Au niveau national, c’est d’abord la commercialisation qui est réglementée : il existe quatre catégories d’artifice de divertissement (F1 à F4) et deux catégories d’artifice de théâtre (T1 et T2). Seuls les artifices de divertissement de catégorie F1 peuvent être vendus à des mineurs de 12 ans révolus. Les autres artifices ne peuvent être vendus qu’à des majeurs et certains uniquement sur présentation d’un agrément préfectoral ou d’un certificat de qualification (artifices de catégorie F4 ou T2, bombe d’artifice de catégorie F2 à F4). La détention et l’utilisation d’artifices sans respecter ces règles peuvent être pénalement poursuivies et sanctionnées lourdement. « L’agriculteur qui subit des tirs d’artifices intempestifs pourra dans un premier temps solliciter les services de gendarmerie pour faire contrôler le respect des règles de détention » explique François Moulière, avocat associé au cabinet Avoxa à Rennes. « Au niveau local, le préfet et le maire de la commune peuvent réglementer la commercialisation et l’usage des artifices de divertissement » précise l’avocat. Vous pouvez vous renseigner en mairie pour savoir s’il existe un arrêté. A défaut, vous pouvez solliciter du maire l’adoption d’un tel arrêté qui imposerait par exemple le respect d’une certaine distance avec une installation d’élevage ou de limiter les tirs d’artifice à certaines catégories.

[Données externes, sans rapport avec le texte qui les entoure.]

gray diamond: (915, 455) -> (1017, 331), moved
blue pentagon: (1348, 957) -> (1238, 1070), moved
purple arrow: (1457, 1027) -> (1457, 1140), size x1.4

« S’agissant de la responsabilité, si le tir n’est pas conforme aux règles applicables et aux précautions de tir, l’auteur commet une faute qui engage sa responsabilité (article 1240 du Code civil). En l’espèce, le dommage est constitué par le fait d’effrayer le bétail et par la destruction des installations qui en a résulté. En revanche, si les règles et précautions sont respectées, le tir de feux d’artifice ne constitue pas une faute en soi. Il faudra démontrer que ces tirs relèvent du trouble anormal de voisinage. »

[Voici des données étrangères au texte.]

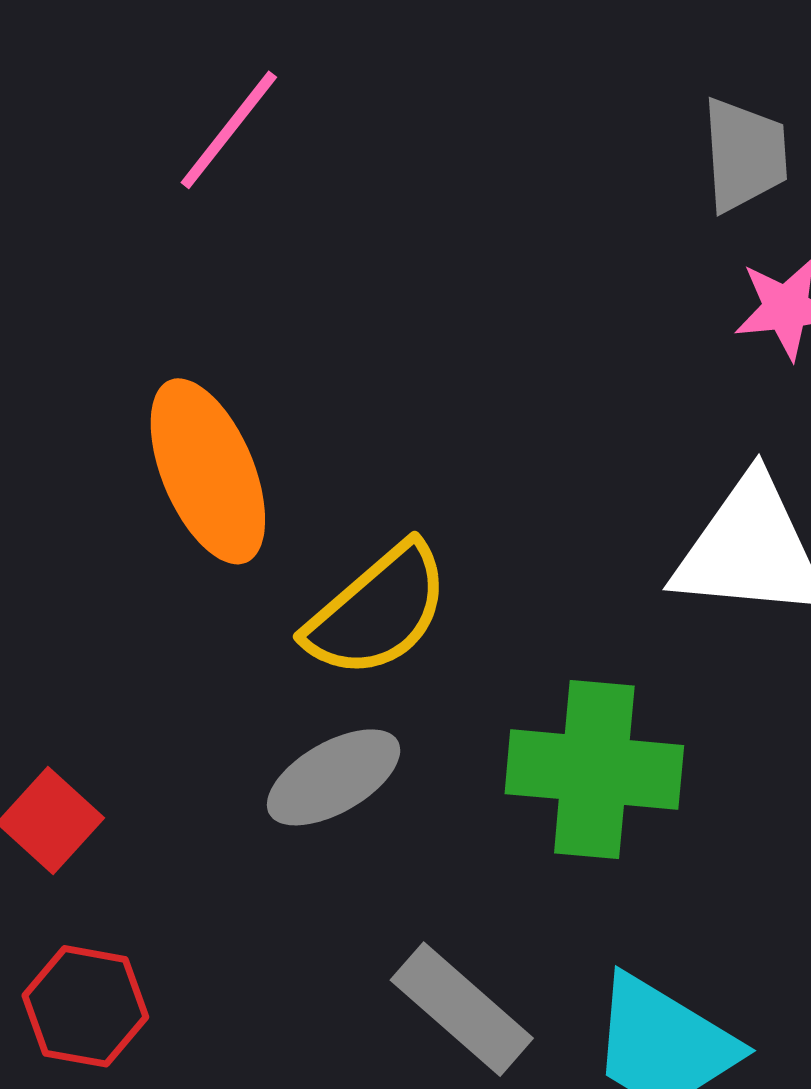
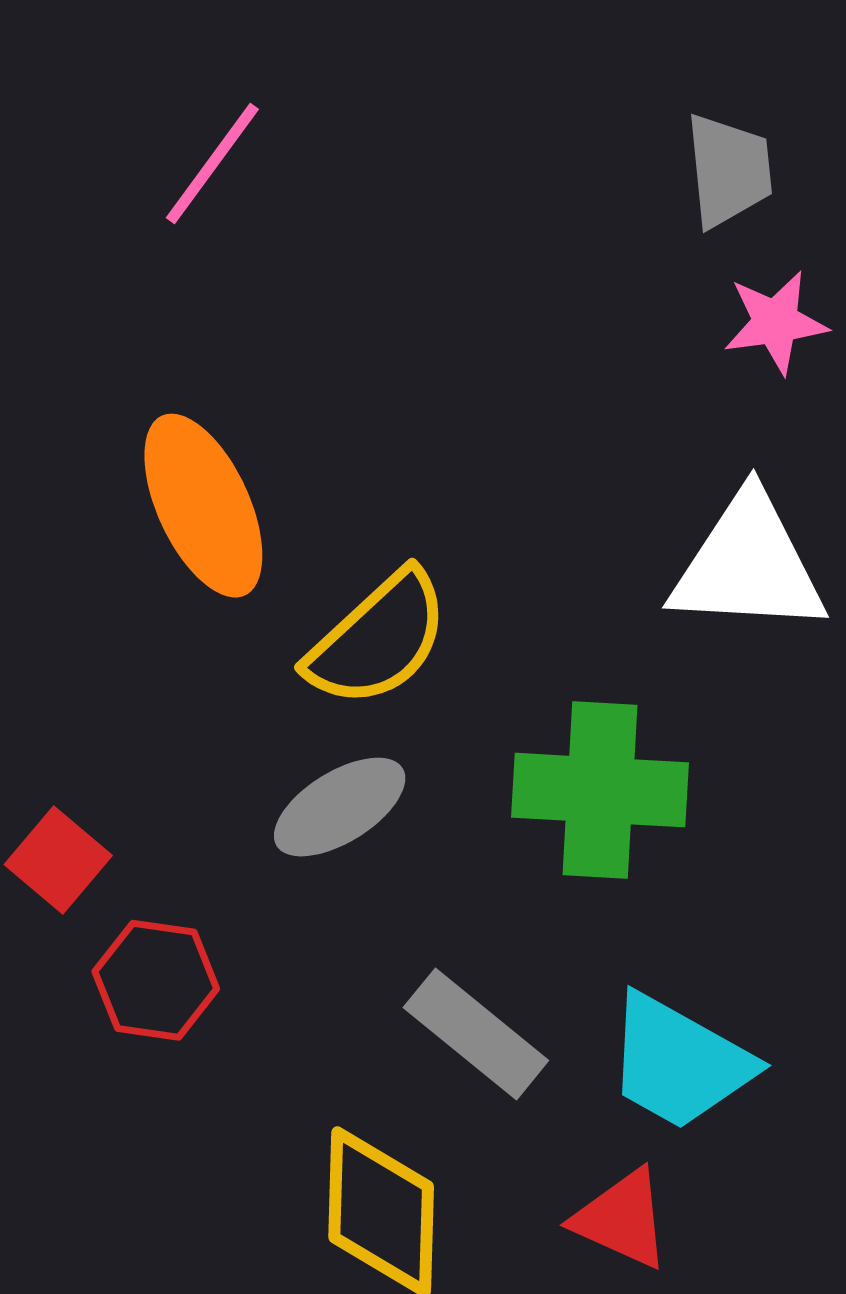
red hexagon: (85, 1006) -> (156, 980), moved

 On peut considérer que des tirs d’artifice ponctuels à des occasions particulières ne sont pas des troubles anormaux.  En revanche, des tirs répétés, ayant les conséquences décrites, dans une zone agricole, en soirée ou de nuit présentent a priori un caractère anormal et engagent la responsabilité du propriétaire selon la jurisprudence (arrêt de la Cour d’appel de Bordeaux du 4 Décembre 2013, il existait dans cet arrêt d’autres troubles cependant : musiques, klaxon, etc.). « En l’espèce, deux auteurs peuvent être poursuivis : le propriétaire et le locataire de la salle. Le propriétaire est en effet responsable à l’égard des tiers des agissements de son locataire. Avant de saisir un juge, l’agriculteur pourra saisir son assureur et celui de son voisin afin d’obtenir la réparation de son dommage. A défaut d’accord, l’action peut être menée en référé devant le président du tribunal judiciaire » précise François Moulière.

A noter que la responsabilité de l’agriculteur lui-même pourra être engagé en cas de dommages provoqués aux tiers lors de la divagation de ses animaux effrayés par les tirs d’artifice. Il s’agit d’un régime responsabilité dit « sans faute » (art. 1242 du Code civil). Le propriétaire ou le simple gardien d’un animal est ainsi responsable du préjudice causé par cet animal, peu importe qu’il n’ait pas commis de faute. « Cependant, le fait d’un tiers ou la force majeure peuvent écarter totalement cette responsabilité s’ils sont imprévisibles, irrésistibles et extérieurs » rappelle l’avocat. « Eu égard à la sévérité de la jurisprudence, les tirs d’artifice ne présentent pas à mon sens ces caractéristiques, d’autant moins qu’aujourd’hui l’agriculteur a connaissance de ces circonstances » estime-t-il. « Si un tiers a cependant concouru au dommage, comme ici le locataire de la salle en effrayant le bétail par un tir d’artifice, le gardien dispose d’une action contre lui pour obtenir sa condamnation à supporter tout ou partie des indemnités » conclut-il. D’où l’importance de souscrire une assurance pour le risque lié à la divagation de ses animaux.